一緒に暮らしたりすればこうなる事くらい、どうして最初に気づかなかったんだろうと今更ながら思う。
もっとも、気付いたところで、部屋のない私は同じ選択肢を選んでいたんだろうから仕方ないのだけど。

和泉くんを毎朝いってらっしゃいって送って、おかえりなさいって出迎えて。
ご飯を一緒に食べてその上優しくされたりしたらどうなるかくらい、小学生にでも分かるくらい簡単な問題だ。

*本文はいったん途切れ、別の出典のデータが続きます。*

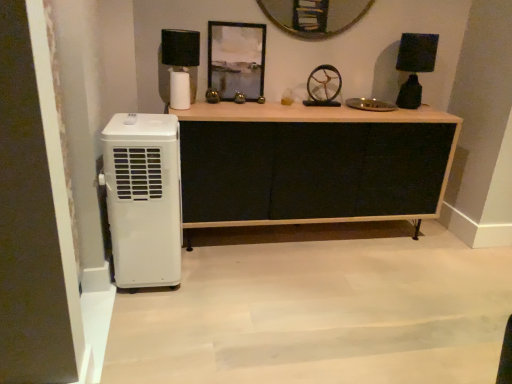 Locate an element on the screen. The height and width of the screenshot is (384, 512). free space behind metallic gold wheel at center is located at coordinates (322, 103). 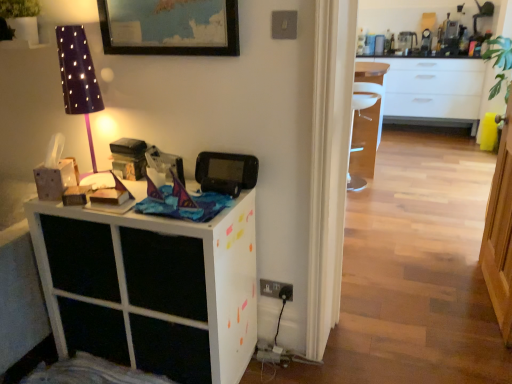 The width and height of the screenshot is (512, 384). I want to click on purple dotted fabric lampshade at upper left, so [x=78, y=77].

The width and height of the screenshot is (512, 384). What do you see at coordinates (78, 77) in the screenshot?
I see `purple dotted fabric lampshade at upper left` at bounding box center [78, 77].

Where is `black plastic game console at upper center`? This screenshot has width=512, height=384. black plastic game console at upper center is located at coordinates [226, 172].

Based on the photo, from the image's perspective, which one is positioned higher, purple dotted fabric lampshade at upper left or white matte cabinet at left?

From the image's view, purple dotted fabric lampshade at upper left is above.

In terms of height, does purple dotted fabric lampshade at upper left look taller or shorter compared to white matte cabinet at left?

purple dotted fabric lampshade at upper left is shorter than white matte cabinet at left.

Does purple dotted fabric lampshade at upper left appear on the left side of white matte cabinet at left?

Correct, you'll find purple dotted fabric lampshade at upper left to the left of white matte cabinet at left.

Are purple dotted fabric lampshade at upper left and white matte cabinet at left beside each other?

No, purple dotted fabric lampshade at upper left is not beside white matte cabinet at left.

Is black plastic game console at upper center positioned before purple dotted fabric lampshade at upper left?

No.

Which of these two, black plastic game console at upper center or purple dotted fabric lampshade at upper left, is bigger?

Answer: purple dotted fabric lampshade at upper left.

Is black plastic game console at upper center oriented towards purple dotted fabric lampshade at upper left?

No, black plastic game console at upper center is not aimed at purple dotted fabric lampshade at upper left.

Would you say purple dotted fabric lampshade at upper left is part of black plastic game console at upper center's contents?

No.

From the image's perspective, is white matte cabinet at left located above black plastic game console at upper center?

No, from the image's perspective, white matte cabinet at left is not over black plastic game console at upper center.

Is white matte cabinet at left positioned beyond the bounds of black plastic game console at upper center?

Yes.

Considering the sizes of objects white matte cabinet at left and black plastic game console at upper center in the image provided, who is taller, white matte cabinet at left or black plastic game console at upper center?

Standing taller between the two is white matte cabinet at left.

Locate an element on the screen. appliance on the right side of white matte cabinet at left is located at coordinates (226, 172).

Can you confirm if purple dotted fabric lampshade at upper left is taller than black plastic game console at upper center?

Yes, purple dotted fabric lampshade at upper left is taller than black plastic game console at upper center.

Looking at this image, is black plastic game console at upper center at the back of purple dotted fabric lampshade at upper left?

No.

Is point (61, 51) closer or farther from the camera than point (229, 175)?

Point (61, 51) is farther from the camera than point (229, 175).

Could you measure the distance between purple dotted fabric lampshade at upper left and black plastic game console at upper center?

purple dotted fabric lampshade at upper left and black plastic game console at upper center are 22.71 inches apart from each other.

From the image's perspective, is black plastic game console at upper center positioned above or below white matte cabinet at left?

black plastic game console at upper center is situated higher than white matte cabinet at left in the image.

Considering the positions of objects black plastic game console at upper center and white matte cabinet at left in the image provided, who is in front, black plastic game console at upper center or white matte cabinet at left?

white matte cabinet at left.

Which is closer to the camera, (202, 175) or (135, 347)?

Clearly, point (202, 175) is closer to the camera than point (135, 347).

In the scene shown: Choose the correct answer: Is white matte cabinet at left inside purple dotted fabric lampshade at upper left or outside it?

white matte cabinet at left cannot be found inside purple dotted fabric lampshade at upper left.

In the scene shown: Between white matte cabinet at left and purple dotted fabric lampshade at upper left, which one has larger width?

white matte cabinet at left is wider.

Considering the positions of objects white matte cabinet at left and purple dotted fabric lampshade at upper left in the image provided, who is in front, white matte cabinet at left or purple dotted fabric lampshade at upper left?

white matte cabinet at left is closer to the camera.

Is white matte cabinet at left aimed at purple dotted fabric lampshade at upper left?

No, white matte cabinet at left is not turned towards purple dotted fabric lampshade at upper left.

Locate an element on the screen. The height and width of the screenshot is (384, 512). cabinetry below the purple dotted fabric lampshade at upper left (from a real-world perspective) is located at coordinates (151, 288).

There is a black plastic game console at upper center. Identify the location of table lamp above it (from a real-world perspective). (78, 77).

Estimate the real-world distances between objects in this image. Which object is further from purple dotted fabric lampshade at upper left, white matte cabinet at left or black plastic game console at upper center?

white matte cabinet at left is positioned further to the anchor purple dotted fabric lampshade at upper left.

When comparing their distances from white matte cabinet at left, does purple dotted fabric lampshade at upper left or black plastic game console at upper center seem further?

purple dotted fabric lampshade at upper left.

Estimate the real-world distances between objects in this image. Which object is further from black plastic game console at upper center, purple dotted fabric lampshade at upper left or white matte cabinet at left?

The object further to black plastic game console at upper center is purple dotted fabric lampshade at upper left.

Based on their spatial positions, is white matte cabinet at left or purple dotted fabric lampshade at upper left further from black plastic game console at upper center?

purple dotted fabric lampshade at upper left is further to black plastic game console at upper center.

In the scene shown: Considering their positions, is black plastic game console at upper center positioned closer to purple dotted fabric lampshade at upper left than white matte cabinet at left?

black plastic game console at upper center lies closer to purple dotted fabric lampshade at upper left than the other object.

Which object lies nearer to the anchor point white matte cabinet at left, black plastic game console at upper center or purple dotted fabric lampshade at upper left?

black plastic game console at upper center is closer to white matte cabinet at left.

Locate an element on the screen. The width and height of the screenshot is (512, 384). appliance between purple dotted fabric lampshade at upper left and white matte cabinet at left in the vertical direction is located at coordinates (226, 172).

そんな、恋人ごっこみたいな事を、昔好きだった人としたりしたら……。
もう一度恋に堕ちてしまうのなんて必然だ。

そしてそれを、頭のいい和泉くんが考えなかったとも思えないから、彼も分かっていたんだと思う。
私が恋してしまうかもしれない事を。

その上で、一度振っている過去を理由に、私がその気持ちを自分に打ち明ける事はないだろうと判断して、提案したんだ。
和泉くんにとっては、言葉にしなければ私の気持ちなんてないも同じだろうから。

もちろん、私だってこんなお世話になってる身で気持ちを伝えようだなんて考えない。

親切でここまでしてもらってる和泉くんを困らせようとは思わないし、振られた過去だって鮮明に覚えてるから、気持ちを伝えようだなんて思わないけれど。